The playback menu continues to offer limited functionality over rivals. And the camera doesn’t provide any in-camera RAW, cropping, or image processing functionality—a shame.
It lacks in-camera HDR. Instead, you’ll have to manually bracket exposures then combine the results in post-processing.
Is this a good beginner camera?
A beginner’s camera, no.
This camera is designed for working professionals and serious enthusiasts looking for class-leading resolution. As a beginner’s camera, it’s too expensive and niche. Better options exist at nearly 1/10th of its price. If you want a full-frame camera, however, consider the A7C instead.
Is this a good camera for you?
Outside of the a9 series, this is Sony’s best full-frame camera to date. And for sports, wildlife, and journalist shooters not needed blazing fast speeds, this is a powerful alternative to the a9.
This is also an excellent option for those wanting the utmost detail for commercial, product, or architectural photography. And it’s currently class-leading in this regard.
Current Sony A7R owners should consider the upgrade. As a whole, this camera delivers notable improvements to the ergonomics, EVF, AF, and sensor. But, given the price difference, the predecessor may be a worthwhile consideration if you’re new to the ecosystem.
This camera is a competent choice for hybrid shooters and videographers. Just be mindful it lacks several high-end features the competition offers, namely, DCI, 60p, 10-bit, HEVC, and high bit rate video.

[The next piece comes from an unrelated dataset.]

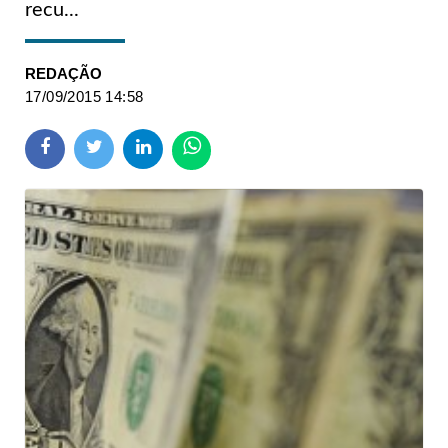
recu...
REDAÇÃO
17/09/2015 14:58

In the end, Sony pulled off a small miracle with this camera despite the increase in resolution. And the A7R IV becomes arguably their best hybrid camera to date. Sure, it isn’t perfect; but it excels across the board as a device perfectly suited for professionals. And it’s a tough competitor to beat. Right now, this is one of the best alternatives for those venturing into medium format. And if you want an equally competitive option, but one that’s lightweight, flexible, and affordable, this is your best bet.
With the A7R IV, Sony’s created a small miracle of sorts. And it excels despite the enormous increase in resolution. It still lacks a few niche features, but it’s one of their best hybrid cameras to date.